Shipwreck find solves 95-year mystery

USS Conestoga


By David L. Phillips - Star Tribune


A Navy tugboat that disappeared after it sailed from San Francisco in 1921 has been found by National Oceanic and Atmospheric Administration researchers in shark-infested waters about 30 miles west of San Francisco, ending a 95-year-old mystery.

The tugboat, the USS Conestoga, left California with 56 officers and crew members on board, bound for Tutuila, American Samoa, by way of Hawaii.

When the ship failed to arrive, the Navy carried out an expansive air and sea search, but only a battered lifeboat with the letter “C” on its bow was ever found, hundreds of miles off the expected course.

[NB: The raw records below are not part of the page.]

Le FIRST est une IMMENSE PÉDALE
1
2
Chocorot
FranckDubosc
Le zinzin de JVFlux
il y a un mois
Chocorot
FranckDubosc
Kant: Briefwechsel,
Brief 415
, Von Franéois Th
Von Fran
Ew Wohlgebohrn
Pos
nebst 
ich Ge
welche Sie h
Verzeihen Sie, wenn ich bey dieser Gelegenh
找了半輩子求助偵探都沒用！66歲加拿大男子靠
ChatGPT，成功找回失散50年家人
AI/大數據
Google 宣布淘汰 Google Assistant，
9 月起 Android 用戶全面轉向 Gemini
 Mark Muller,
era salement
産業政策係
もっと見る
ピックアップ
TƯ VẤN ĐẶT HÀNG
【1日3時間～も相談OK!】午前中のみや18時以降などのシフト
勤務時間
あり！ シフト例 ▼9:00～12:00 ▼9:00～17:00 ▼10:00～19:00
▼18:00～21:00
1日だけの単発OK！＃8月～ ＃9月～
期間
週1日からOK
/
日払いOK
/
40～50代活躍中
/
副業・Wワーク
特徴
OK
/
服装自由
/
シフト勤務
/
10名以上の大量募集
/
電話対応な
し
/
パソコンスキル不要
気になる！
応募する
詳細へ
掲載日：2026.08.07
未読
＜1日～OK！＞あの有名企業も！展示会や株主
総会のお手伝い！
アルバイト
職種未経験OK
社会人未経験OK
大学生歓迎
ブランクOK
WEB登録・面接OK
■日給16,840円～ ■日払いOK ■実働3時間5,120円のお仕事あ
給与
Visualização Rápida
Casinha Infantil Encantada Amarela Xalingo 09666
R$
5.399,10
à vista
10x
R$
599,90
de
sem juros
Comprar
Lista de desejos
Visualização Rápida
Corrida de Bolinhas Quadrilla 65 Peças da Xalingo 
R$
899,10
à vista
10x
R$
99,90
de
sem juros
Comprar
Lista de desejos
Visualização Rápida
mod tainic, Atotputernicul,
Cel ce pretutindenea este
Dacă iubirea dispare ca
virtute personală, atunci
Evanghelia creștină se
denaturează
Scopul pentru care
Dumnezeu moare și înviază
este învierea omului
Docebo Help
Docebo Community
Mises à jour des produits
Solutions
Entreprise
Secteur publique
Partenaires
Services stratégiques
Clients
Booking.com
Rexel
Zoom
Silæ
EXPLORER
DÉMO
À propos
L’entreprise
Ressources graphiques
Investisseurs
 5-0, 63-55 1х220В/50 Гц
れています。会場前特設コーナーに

In 2009, the NOAA Office of Coast Survey spotted an uncharted shipwreck near the Farallon Islands, a forbidding cluster of sharp rocks known for shipwrecks and a large population of great white sharks.

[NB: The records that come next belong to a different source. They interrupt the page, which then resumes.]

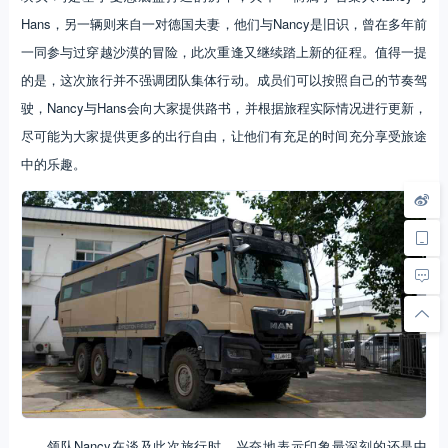
Hans，另一辆则来自一对德国夫妻，他们与Nancy是旧识，曾在多年前
一同参与过穿越沙漠的冒险，此次重逢又继续踏上新的征程。值得一提
的是，这次旅行并不强调团队集体行动。成员们可以按照自己的节奏驾
驶，Nancy与Hans会向大家提供路书，并根据旅程实际情况进行更新，
尽可能为大家提供更多的出行自由，让他们有充足的时间充分享受旅途
中的乐趣。
领队Nancy在谈及此次旅行时，兴奋地表示印象最深刻的还是中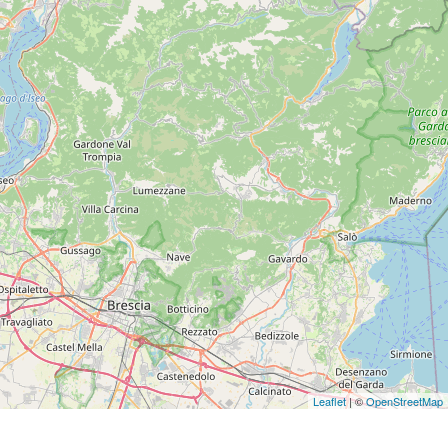
Leaflet
| ©
OpenStreetMap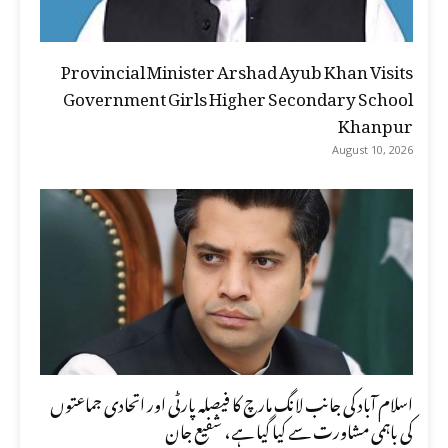
Provincial Minister Arshad Ayub Khan Visits
Government Girls Higher Secondary School
Khanpur
August 10, 2026
اسلام آباد کی جانب لانگ مارچ کا فیصلہ پارٹی اور اتحادی جماعتوں
کی باہمی مشاورت سے کیا گیا ہے، شفیع جان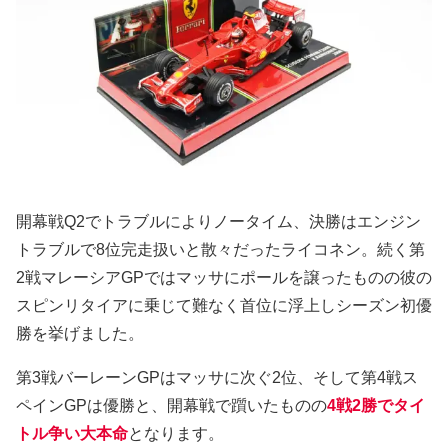
開幕戦Q2でトラブルによりノータイム、決勝はエンジン
トラブルで8位完走扱いと散々だったライコネン。続く第
2戦マレーシアGPではマッサにポールを譲ったものの彼の
スピンリタイアに乗じて難なく首位に浮上しシーズン初優
勝を挙げました。
第3戦バーレーンGPはマッサに次ぐ2位、そして第4戦ス
ペインGPは優勝と、開幕戦で躓いたものの
4戦2勝でタイ
トル争い大本命
となります。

Video from an investigation in 2015 using remotely operated vehicles shows the shipwreck under nearly 200 feet of water, encrusted in rust but largely intact, festooned with colorful sea anemones, rockfish and eels. Using the video, the NOAA and Navy researchers confirmed that the wreck’s distinctive propeller and deck-mounted gun matched the long-lost tugboat.

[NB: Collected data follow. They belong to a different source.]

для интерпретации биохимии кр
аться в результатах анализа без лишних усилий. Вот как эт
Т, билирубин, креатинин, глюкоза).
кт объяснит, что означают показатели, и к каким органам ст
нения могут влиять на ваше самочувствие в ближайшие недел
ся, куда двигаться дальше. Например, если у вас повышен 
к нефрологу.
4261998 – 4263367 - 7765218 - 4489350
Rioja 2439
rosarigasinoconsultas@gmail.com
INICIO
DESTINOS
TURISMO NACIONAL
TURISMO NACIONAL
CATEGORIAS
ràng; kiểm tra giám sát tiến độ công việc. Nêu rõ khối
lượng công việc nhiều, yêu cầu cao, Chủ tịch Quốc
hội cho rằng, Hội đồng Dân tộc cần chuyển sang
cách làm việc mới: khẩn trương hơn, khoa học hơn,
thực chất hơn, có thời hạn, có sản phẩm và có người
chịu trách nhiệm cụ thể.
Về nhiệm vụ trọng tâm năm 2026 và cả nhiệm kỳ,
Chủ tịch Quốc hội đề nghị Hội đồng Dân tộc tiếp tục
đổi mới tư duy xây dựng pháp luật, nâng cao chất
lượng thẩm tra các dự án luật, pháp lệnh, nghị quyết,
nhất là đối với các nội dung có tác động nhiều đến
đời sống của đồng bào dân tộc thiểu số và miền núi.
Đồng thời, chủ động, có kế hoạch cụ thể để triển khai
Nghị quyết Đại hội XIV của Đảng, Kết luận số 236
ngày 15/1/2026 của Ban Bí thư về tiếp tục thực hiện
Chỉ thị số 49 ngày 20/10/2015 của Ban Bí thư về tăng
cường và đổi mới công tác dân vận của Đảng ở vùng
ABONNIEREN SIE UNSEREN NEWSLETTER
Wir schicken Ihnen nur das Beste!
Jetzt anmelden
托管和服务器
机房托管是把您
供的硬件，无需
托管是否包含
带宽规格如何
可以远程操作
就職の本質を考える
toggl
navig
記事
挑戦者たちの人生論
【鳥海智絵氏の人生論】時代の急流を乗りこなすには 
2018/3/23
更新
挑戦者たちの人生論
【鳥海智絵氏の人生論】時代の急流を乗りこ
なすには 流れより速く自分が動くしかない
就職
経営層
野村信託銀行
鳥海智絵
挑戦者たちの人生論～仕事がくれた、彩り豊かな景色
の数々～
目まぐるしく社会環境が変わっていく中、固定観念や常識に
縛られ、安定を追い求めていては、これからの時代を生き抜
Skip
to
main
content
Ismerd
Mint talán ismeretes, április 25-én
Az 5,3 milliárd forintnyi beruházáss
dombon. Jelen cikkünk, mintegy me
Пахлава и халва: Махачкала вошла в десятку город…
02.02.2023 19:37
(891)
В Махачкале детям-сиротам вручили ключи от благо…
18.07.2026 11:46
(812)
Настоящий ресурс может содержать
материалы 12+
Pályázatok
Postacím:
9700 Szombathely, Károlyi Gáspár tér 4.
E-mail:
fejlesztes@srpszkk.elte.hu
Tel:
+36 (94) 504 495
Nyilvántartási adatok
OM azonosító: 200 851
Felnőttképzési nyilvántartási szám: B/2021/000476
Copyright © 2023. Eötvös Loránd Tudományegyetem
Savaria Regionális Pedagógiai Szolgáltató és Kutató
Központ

“After nearly a century of ambiguity and a profound sense of loss, the Conestoga’s disappearance no longer is a mystery,” Manson Brown, a deputy NOAA administrator, said this week.

Weather logs indicate that soon after leaving California, the tugboat hit high winds and rough seas.

A radio transmission relayed by another ship said that the tug was “battling a storm and that the barge she was towing had been torn adrift by heavy seas.”